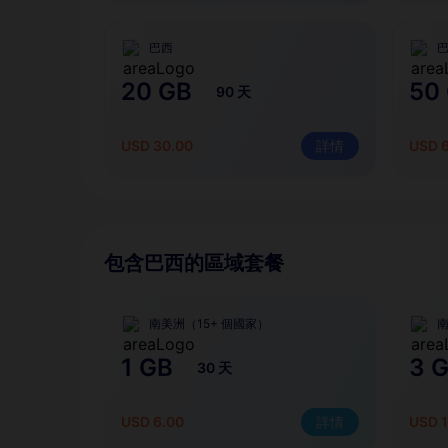
巴西
20 GB
50
90 天
USD 30.00
詳情
USD 
包含巴西的區域套餐
南美洲（15+ 個國家）
南
1 GB
3 
30 天
USD 6.00
詳情
USD 1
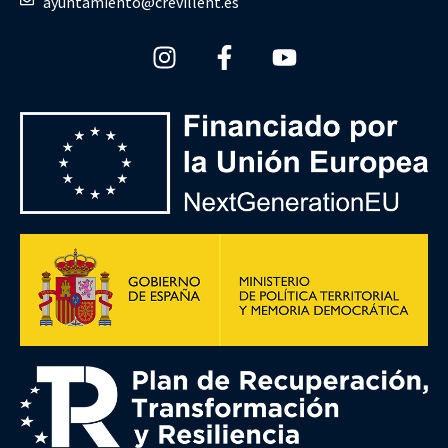
ayuntamiento@crevillent.es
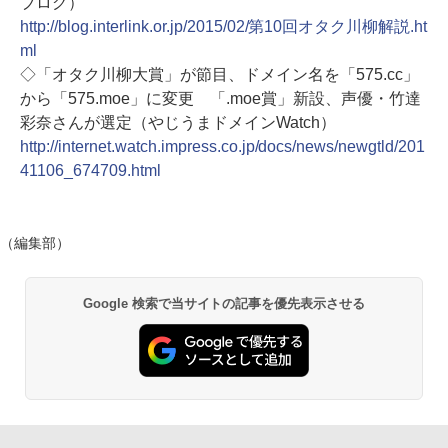
ブログ）
http://blog.interlink.or.jp/2015/02/第10回オタク川柳解説.ht
ml
◇「オタク川柳大賞」が節目、ドメイン名を「575.cc」
から「575.moe」に変更 「.moe賞」新設、声優・竹達
彩奈さんが選定（やじうまドメインWatch）
http://internet.watch.impress.co.jp/docs/news/newgtld/201
41106_674709.html
（編集部）
Google 検索で当サイトの記事を優先表示させる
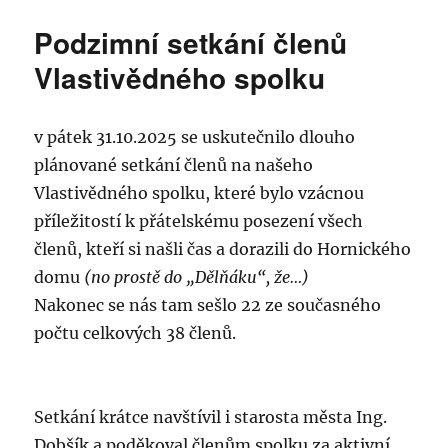
Podzimní setkání členů
Vlastivědného spolku
v pátek 31.10.2025 se uskutečnilo dlouho
plánované setkání členů na našeho
Vlastivědného spolku, které bylo vzácnou
příležitostí k přátelskému posezení všech
členů, kteří si našli čas a dorazili do Hornického
domu
(no prostě do „Dělňáku“, že…)
Nakonec se nás tam sešlo 22 ze současného
počtu celkových 38 členů.
Setkání krátce navštívil i starosta města Ing.
Dobšík a poděkoval členům spolku za aktivní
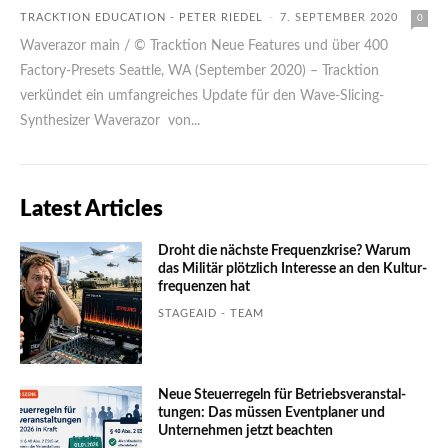
TRACKTION EDUCATION - PETER RIEDEL
-
7. SEPTEMBER 2020
0
Waverazor main / © Tracktion Neue Features und über 400
Factory-Presets Seattle, WA (September 2020) – Tracktion
verkündet ein umfangreiches Update für den Wave-Slicing-
Synthesizer Waverazor von...
Latest Articles
Droht die nächste Frequenzkrise? Warum
das Mili­tär plötzlich Inte­resse an den Kultur­
fre­quen­zen hat
STAGEAID - TEAM
Neue Steuerregeln für Betriebs­ver­an­stal­
tungen: Das müssen Event­planer und
Unter­nehmen jetzt beachten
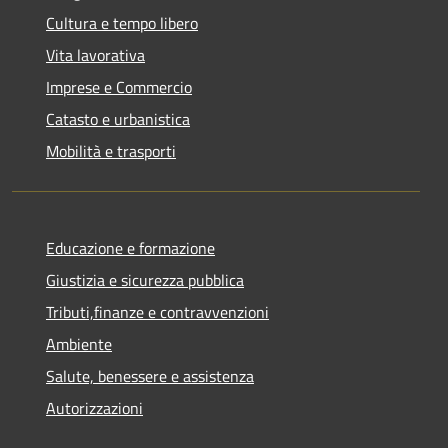
Cultura e tempo libero
Vita lavorativa
Imprese e Commercio
Catasto e urbanistica
Mobilità e trasporti
Educazione e formazione
Giustizia e sicurezza pubblica
Tributi,finanze e contravvenzioni
Ambiente
Salute, benessere e assistenza
Autorizzazioni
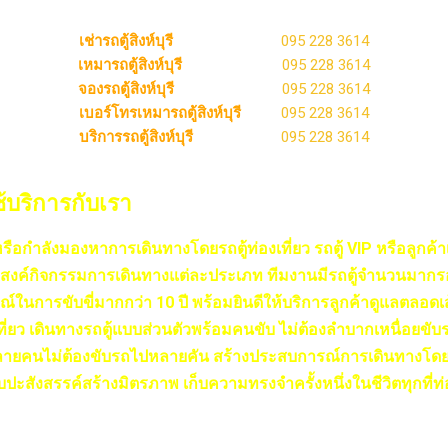
เช่ารถตู้สิงห์บุรี
095 228 3614
เหมารถตู้สิงห์บุรี
095 228 3614
จองรถตู้สิงห์บุรี
095 228 3614
เบอร์โทรเหมารถตู้สิงห์บุรี
095 228 3614
บริการรถตู้สิงห์บุรี
095 228 3614
ช้บริการกับเรา
หรือกำลังมองหาการเดินทางโดยรถตู้ท่องเที่ยว รถตู้ VIP หรือลูกค้
สงค์กิจกรรมการเดินทางแต่ละประเภท ทีมงานมีรถตู้จำนวนมากร
ณ์ในการขับขี่มากกว่า 10 ปี พร้อมยินดีให้บริการลูกค้าดูแลตลอ
ที่ยว เดินทางรถตู้แบบส่วนตัวพร้อมคนขับ ไม่ต้องลำบากเหนื่อยขับ
หลายคนไม่ต้องขับรถไปหลายคัน สร้างประสบการณ์การเดินทางโดยรถตู
สังสรรค์สร้างมิตรภาพ เก็บความทรงจำครั้งหนึ่งในชีวิตทุกที่ท่อง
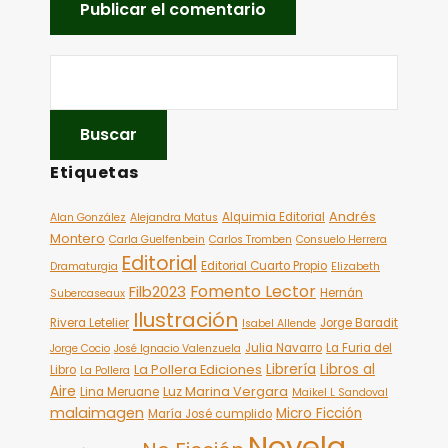
Etiquetas
Andrés
Alquimia Editorial
Alan González
Alejandra Matus
Montero
Carla Guelfenbein
Carlos Tromben
Consuelo Herrera
Editorial
Editorial Cuarto Propio
Dramaturgia
Elizabeth
Fomento Lector
Filb2023
Hernán
Subercaseaux
Ilustración
Rivera Letelier
Jorge Baradit
Isabel Allende
Julia Navarro
La Furia del
Jorge Cocio
José Ignacio Valenzuela
Librería
Libros al
La Pollera Ediciones
Libro
La Pollera
Aire
Luz Marina Vergara
Lina Meruane
Maikel L Sandoval
malaimagen
Micro Ficción
María José cumplido
Novela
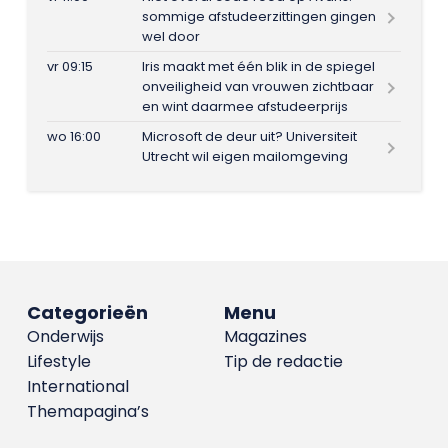
sommige afstudeerzittingen gingen
wel door
vr 09:15
Iris maakt met één blik in de spiegel
onveiligheid van vrouwen zichtbaar
en wint daarmee afstudeerprijs
wo 16:00
Microsoft de deur uit? Universiteit
Utrecht wil eigen mailomgeving
Categorieën
Menu
Onderwijs
Magazines
Lifestyle
Tip de redactie
International
Themapagina’s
-------
Work item:
Please retype the records above exactly, but leave out any pictures.

Answer:
巴西
20 GB
50
90 天
USD 30.00
詳情
USD 
包含巴西的區域套餐
南美洲（15+ 個國家）
南
1 GB
3 
30 天
USD 6.00
詳情
USD 1
ayuntamiento@crevillent.es
ブログ）
http://blog.interlink.or.jp/2015/02/第10回オタク川柳解説.ht
ml
◇「オタク川柳大賞」が節目、ドメイン名を「575.cc」
から「575.moe」に変更 「.moe賞」新設、声優・竹達
彩奈さんが選定（やじうまドメインWatch）
http://internet.watch.impress.co.jp/docs/news/newgtld/201
41106_674709.html
（編集部）
Google 検索で当サイトの記事を優先表示させる
Podzimní setkání členů
Vlastivědného spolku
v pátek 31.10.2025 se uskutečnilo dlouho
plánované setkání členů na našeho
Vlastivědného spolku, které bylo vzácnou
příležitostí k přátelskému posezení všech
členů, kteří si našli čas a dorazili do Hornického
domu
(no prostě do „Dělňáku“, že…)
Nakonec se nás tam sešlo 22 ze současného
počtu celkových 38 členů.
Setkání krátce navštívil i starosta města Ing.
Dobšík a poděkoval členům spolku za aktivní
TRACKTION EDUCATION - PETER RIEDEL
-
7. SEPTEMBER 2020
0
Waverazor main / © Tracktion Neue Features und über 400
Factory-Presets Seattle, WA (September 2020) – Tracktion
verkündet ein umfangreiches Update für den Wave-Slicing-
Synthesizer Waverazor von...
Latest Articles
Droht die nächste Frequenzkrise? Warum
das Mili­tär plötzlich Inte­resse an den Kultur­
fre­quen­zen hat
STAGEAID - TEAM
Neue Steuerregeln für Betriebs­ver­an­stal­
tungen: Das müssen Event­planer und
Unter­nehmen jetzt beachten
Cultura e tempo libero
Vita lavorativa
Imprese e Commercio
Catasto e urbanistica
Mobilità e trasporti
Educazione e formazione
Giustizia e sicurezza pubblica
Tributi,finanze e contravvenzioni
Ambiente
Salute, benessere e assistenza
Autorizzazioni
เช่ารถตู้สิงห์บุรี
095 228 3614
เหมารถตู้สิงห์บุรี
095 228 3614
จองรถตู้สิงห์บุรี
095 228 3614
เบอร์โทรเหมารถตู้สิงห์บุรี
095 228 3614
บริการรถตู้สิงห์บุรี
095 228 3614
ช้บริการกับเรา
หรือกำลังมองหาการเดินทางโดยรถตู้ท่องเที่ยว รถตู้ VIP หรือลูกค้
สงค์กิจกรรมการเดินทางแต่ละประเภท ทีมงานมีรถตู้จำนวนมากร
ณ์ในการขับขี่มากกว่า 10 ปี พร้อมยินดีให้บริการลูกค้าดูแลตลอ
ที่ยว เดินทางรถตู้แบบส่วนตัวพร้อมคนขับ ไม่ต้องลำบากเหนื่อยขับ
หลายคนไม่ต้องขับรถไปหลายคัน สร้างประสบการณ์การเดินทางโดยรถตู
สังสรรค์สร้างมิตรภาพ เก็บความทรงจำครั้งหนึ่งในชีวิตทุกที่ท่อง
Etiquetas
Andrés
Alquimia Editorial
Alan González
Alejandra Matus
Montero
Carla Guelfenbein
Carlos Tromben
Consuelo Herrera
Editorial
Editorial Cuarto Propio
Dramaturgia
Elizabeth
Fomento Lector
Filb2023
Hernán
Subercaseaux
Ilustración
Rivera Letelier
Jorge Baradit
Isabel Allende
Julia Navarro
La Furia del
Jorge Cocio
José Ignacio Valenzuela
Librería
Libros al
La Pollera Ediciones
Libro
La Pollera
Aire
Luz Marina Vergara
Lina Meruane
Maikel L Sandoval
malaimagen
Micro Ficción
María José cumplido
Novela
sommige afstudeerzittingen gingen
wel door
vr 09:15
Iris maakt met één blik in de spiegel
onveiligheid van vrouwen zichtbaar
en wint daarmee afstudeerprijs
wo 16:00
Microsoft de deur uit? Universiteit
Utrecht wil eigen mailomgeving
Categorieën
Menu
Onderwijs
Magazines
Lifestyle
Tip de redactie
International
Themapagina’s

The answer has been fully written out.